● THE DATA
+++++

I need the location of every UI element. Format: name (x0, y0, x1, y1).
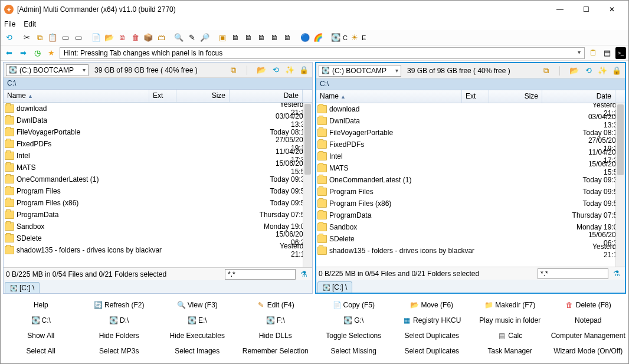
select-icon[interactable]: ▭ (60, 32, 71, 44)
lock-icon[interactable]: 🔒 (298, 64, 310, 76)
tool-icon-3[interactable]: 🗎 (116, 32, 128, 44)
tool-icon-2[interactable]: 📂 (103, 32, 115, 44)
command-button[interactable]: Select MP3s (81, 345, 158, 358)
history-icon[interactable]: ◷ (31, 47, 43, 59)
pack-icon[interactable]: 📦 (142, 32, 154, 44)
menu-edit[interactable]: Edit (24, 20, 36, 28)
command-button[interactable]: Toggle Selections (315, 329, 392, 342)
header-ext[interactable]: Ext (149, 90, 176, 102)
command-button[interactable]: 📄Copy (F5) (315, 299, 392, 311)
header-name[interactable]: Name▲ (4, 90, 149, 102)
lock-icon[interactable]: 🔒 (611, 65, 623, 77)
forward-icon[interactable]: ➡ (17, 47, 29, 59)
doc-icon-2[interactable]: 🗎 (243, 32, 254, 44)
panel-tab[interactable]: 💽[C:] \ (5, 282, 40, 293)
copy-path-icon[interactable]: ⧉ (540, 65, 552, 77)
scroll-thumb[interactable] (617, 104, 624, 175)
command-button[interactable]: Select Images (159, 345, 235, 358)
command-button[interactable]: 🔄Refresh (F2) (81, 299, 158, 311)
deselect-icon[interactable]: ▭ (73, 32, 84, 44)
command-button[interactable]: Select All (2, 345, 79, 358)
address-hint[interactable]: Hint: Pressing Tab changes which panel i… (60, 47, 585, 59)
command-button[interactable]: ▤Calc (471, 329, 548, 342)
tool-icon[interactable]: 📄 (90, 32, 102, 44)
file-list[interactable]: downloadYesterday 21:15DwnlData03/04/202… (316, 103, 625, 267)
doc-icon-4[interactable]: 🗎 (268, 32, 280, 44)
command-button[interactable]: 📁Makedir (F7) (471, 299, 548, 311)
file-row[interactable]: shadow135 - folders - drives icons by bl… (316, 245, 625, 257)
header-size[interactable]: Size (176, 90, 230, 102)
doc-icon-3[interactable]: 🗎 (255, 32, 267, 44)
scroll-thumb[interactable] (304, 104, 311, 175)
command-button[interactable]: 🔍View (F3) (159, 299, 235, 311)
notepad-icon[interactable]: 🗒 (587, 47, 599, 59)
command-button[interactable]: Computer Management (550, 329, 627, 342)
file-row[interactable]: Program Files (x86)Today 09:55 (4, 197, 312, 209)
header-size[interactable]: Size (489, 90, 542, 103)
filter-icon[interactable]: ⚗ (611, 268, 623, 280)
command-button[interactable]: Help (2, 299, 79, 311)
command-button[interactable]: Notepad (550, 314, 627, 327)
header-ext[interactable]: Ext (462, 90, 489, 103)
file-row[interactable]: OneCommanderLatest (1)Today 09:34 (316, 174, 625, 186)
file-row[interactable]: shadow135 - folders - drives icons by bl… (4, 244, 312, 256)
reload-icon[interactable]: ⟲ (270, 64, 281, 76)
search-icon[interactable]: 🔎 (199, 32, 211, 44)
file-row[interactable]: Program Files (x86)Today 09:55 (316, 198, 625, 209)
scrollbar[interactable] (303, 103, 312, 267)
file-row[interactable]: ProgramDataThursday 07:55 (316, 209, 625, 221)
color-icon[interactable]: 🔵 (299, 32, 311, 44)
command-button[interactable]: Remember Selection (237, 345, 314, 358)
command-button[interactable]: ▦Registry HKCU (394, 314, 470, 327)
edit-icon[interactable]: ✎ (186, 32, 198, 44)
command-button[interactable]: 💽G:\ (315, 314, 392, 327)
file-row[interactable]: Program FilesToday 09:54 (316, 186, 625, 198)
favorite-icon[interactable]: ★ (45, 47, 57, 59)
view-icon[interactable]: 🔍 (173, 32, 185, 44)
up-icon[interactable]: 📂 (255, 64, 267, 76)
doc-icon[interactable]: 🗎 (230, 32, 241, 44)
drive-selector[interactable]: 💽(C:) BOOTCAMP▾ (6, 64, 89, 76)
unpack-icon[interactable]: 🗃 (155, 32, 167, 44)
path-bar[interactable]: C:\ (4, 78, 312, 90)
file-row[interactable]: ProgramDataThursday 07:55 (4, 209, 312, 221)
list-icon[interactable]: ▤ (601, 47, 613, 59)
file-row[interactable]: DwnlData03/04/2021 13:37 (316, 115, 625, 127)
drive-c-icon[interactable]: 💽 (330, 32, 342, 44)
command-button[interactable]: Select Duplicates (394, 345, 470, 358)
command-button[interactable]: 💽D:\ (81, 314, 158, 327)
close-button[interactable]: ✕ (599, 1, 625, 18)
command-button[interactable]: Hide Executables (159, 329, 235, 342)
command-button[interactable]: Hide Folders (81, 329, 158, 342)
filter-icon[interactable]: ⚗ (298, 268, 310, 280)
minimize-button[interactable]: — (547, 1, 573, 18)
file-row[interactable]: OneCommanderLatest (1)Today 09:34 (4, 173, 312, 185)
wand-icon[interactable]: ✨ (284, 64, 296, 76)
rainbow-icon[interactable]: 🌈 (312, 32, 324, 44)
copy-path-icon[interactable]: ⧉ (227, 64, 239, 76)
cut-icon[interactable]: ✂ (21, 32, 32, 44)
header-date[interactable]: Date (230, 90, 303, 102)
command-button[interactable]: Play music in folder (471, 314, 548, 327)
command-button[interactable]: 🗑Delete (F8) (550, 299, 627, 311)
doc-icon-5[interactable]: 🗎 (281, 32, 293, 44)
file-row[interactable]: MATS15/06/2021 15:55 (4, 162, 312, 173)
panel-tab[interactable]: 💽[C:] \ (317, 281, 352, 293)
command-button[interactable]: Select Missing (315, 345, 392, 358)
maximize-button[interactable]: ☐ (573, 1, 599, 18)
menu-file[interactable]: File (4, 20, 15, 28)
wand-icon[interactable]: ✨ (597, 65, 608, 77)
command-button[interactable]: ✎Edit (F4) (237, 299, 314, 311)
command-button[interactable]: Show All (2, 329, 79, 342)
command-button[interactable]: 💽C:\ (2, 314, 79, 327)
path-bar[interactable]: C:\ (316, 78, 625, 90)
drive-e-icon[interactable]: ☀ (349, 32, 361, 44)
file-row[interactable]: DwnlData03/04/2021 13:37 (4, 114, 312, 126)
command-button[interactable]: 📂Move (F6) (394, 299, 470, 311)
filter-input[interactable] (538, 268, 608, 279)
drive-e-letter[interactable]: E (362, 34, 366, 41)
command-button[interactable]: Hide DLLs (237, 329, 314, 342)
command-button[interactable]: 💽F:\ (237, 314, 314, 327)
header-date[interactable]: Date (542, 90, 615, 103)
filter-input[interactable] (225, 269, 296, 280)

+++++

● TASK DIRECTIONS
Would you count the lines in the data that contain the word "ProgramDataThursday" and state only the number?

● EXERCISE OUTPUT
2